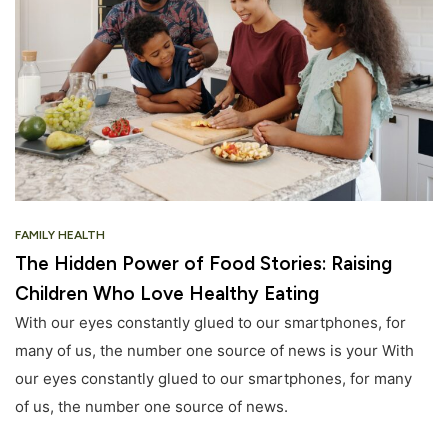
FAMILY HEALTH
The Hidden Power of Food Stories: Raising
Children Who Love Healthy Eating
With our eyes constantly glued to our smartphones, for
many of us, the number one source of news is your With
our eyes constantly glued to our smartphones, for many
of us, the number one source of news.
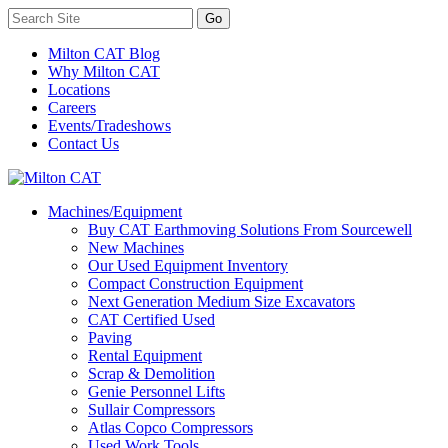
Milton CAT Blog
Why Milton CAT
Locations
Careers
Events/Tradeshows
Contact Us
Machines/Equipment
Buy CAT Earthmoving Solutions From Sourcewell
New Machines
Our Used Equipment Inventory
Compact Construction Equipment
Next Generation Medium Size Excavators
CAT Certified Used
Paving
Rental Equipment
Scrap & Demolition
Genie Personnel Lifts
Sullair Compressors
Atlas Copco Compressors
Used Work Tools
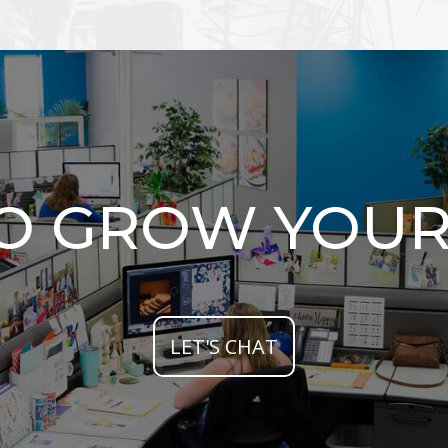
TO GROW YOUR
LET'S CHAT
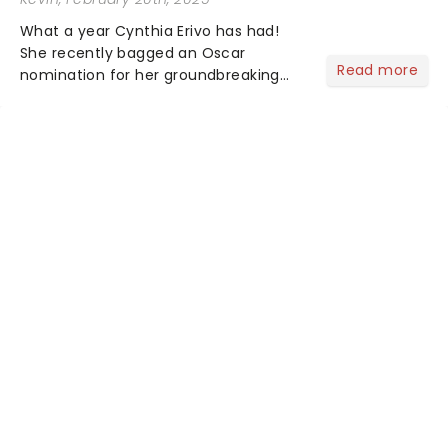
What a year Cynthia Erivo has had!
She recently bagged an Oscar
Read more
nomination for her groundbreaking
portrayal of Elphaba in Wicked - now
the highest-grossing musical of all
time - and was just announced as
Jesus in a new production of Jesus C...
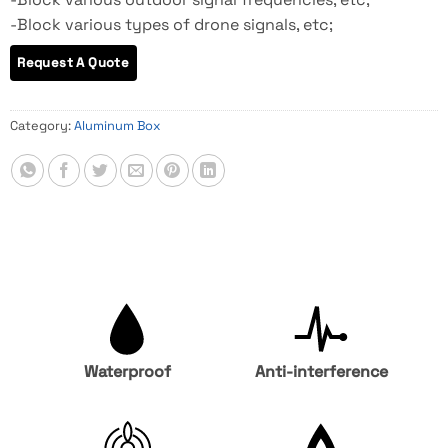
-Block various types of drone signals, etc;
Category:
Aluminum Box
Waterproof
Anti-interference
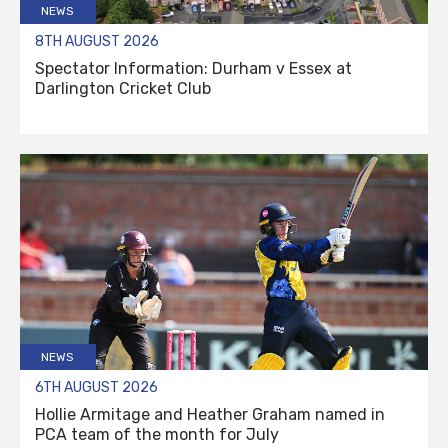
NEWS
8TH AUGUST 2026
Spectator Information: Durham v Essex at
Darlington Cricket Club
NEWS
6TH AUGUST 2026
Hollie Armitage and Heather Graham named in
PCA team of the month for July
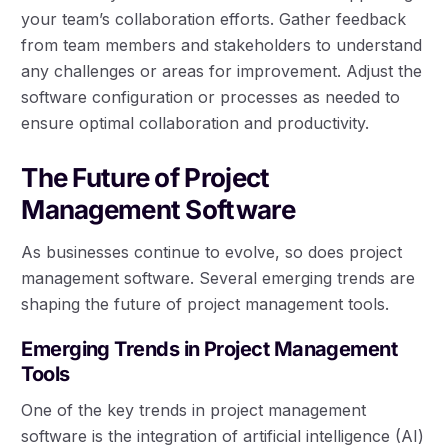
your team’s collaboration efforts. Gather feedback
from team members and stakeholders to understand
any challenges or areas for improvement. Adjust the
software configuration or processes as needed to
ensure optimal collaboration and productivity.
The Future of Project
Management Software
As businesses continue to evolve, so does project
management software. Several emerging trends are
shaping the future of project management tools.
Emerging Trends in Project Management
Tools
One of the key trends in project management
software is the integration of artificial intelligence (AI)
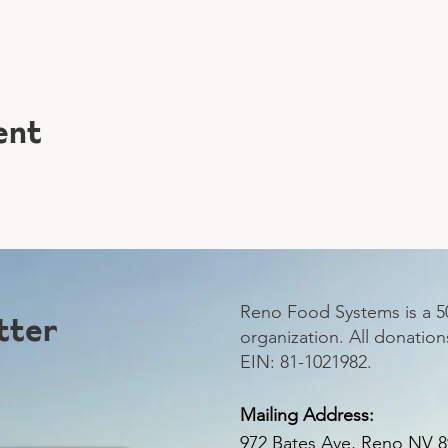
ent
Reno Food Systems is a 50
tter
organization.
All donation
EIN: 81-1021982.
Mailing Address:
972 Bates Ave, Reno NV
#####
▸ WHAT TO WORK ON:
Range to copy from the listing above: the line containing "Sullair Compressors" down to the line containing "-Block various types of drone signals, etc;", both included. Reproduce it exactly, minus the pictures, and add nothing.

▸ WRITTEN SOLUTION:
Sullair Compressors
Atlas Copco Compressors
Used Work Tools
TO GROW YOUR
LET'S CHAT
What a year Cynthia Erivo has had!
She recently bagged an Oscar
Read more
nomination for her groundbreaking
portrayal of Elphaba in Wicked - now
the highest-grossing musical of all
time - and was just announced as
Jesus in a new production of Jesus C...
-Block various types of drone signals, etc;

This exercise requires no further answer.